Your Cab Driver is Looking For A Job

Cab driver Abu Bakarr Saccoh wanted to stand out in a crowd of potential employees on the hunt for a new job. So, instead of sticking to traditional methods of resume posting, Saccoh decided to try something new.

Saccoh posted his resume in the passenger cabin of his taxi cab.

"The first thing I do when I jump in my cab -- after I put my certificate up and get everything in order -- I immediately put my resume up," Saccoh said. "In my cab, you never know who you're gonna run in to. It's all about increasing your chances."

That has been Soccoh's routine for a year-and-a-half now, along with having his resume posted on nearly every major job search website.

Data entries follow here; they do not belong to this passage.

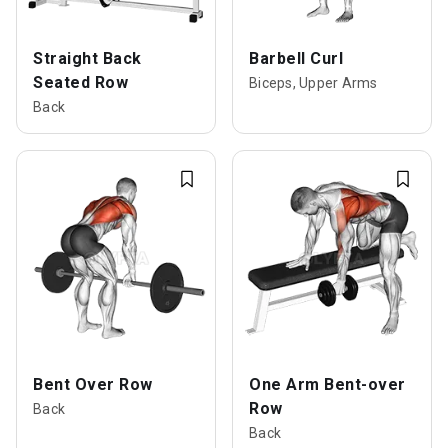
Straight Back
Barbell Curl
Seated Row
Biceps, Upper Arms
Back
Bent Over Row
One Arm Bent-over
Row
Back
Back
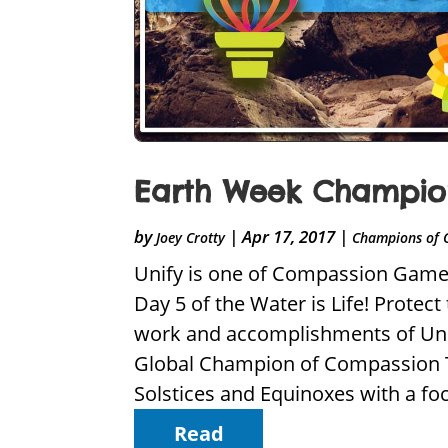
Earth Week Champion 
by
|
Apr 17, 2017
|
Joey Crotty
Champions of 
Unify is one of Compassion Games 
Day 5 of the Water is Life! Protec
work and accomplishments of Uni
Global Champion of Compassion To
Solstices and Equinoxes with a foc
Read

Saccoh, 43, came to the United States from Sierra Leone, West Africa in 2001, and has been driving for Freedom Taxi Company for nearly two years. While he says he enjoys his current job, he also has a strong desire to pursue a career in accounting.

His passion for accounting is accompanied by a desire to help other West African natives who may have trouble understanding the tax filing process.

"Many of my people are very scared about taxes or they don't understand it. They need somebody they can talk to in their own language, that will tell them how to do it. So, maybe I can have a tax business and do their taxes. That is where I think I will add value, not only to a company but to my community. That is what is important," he said.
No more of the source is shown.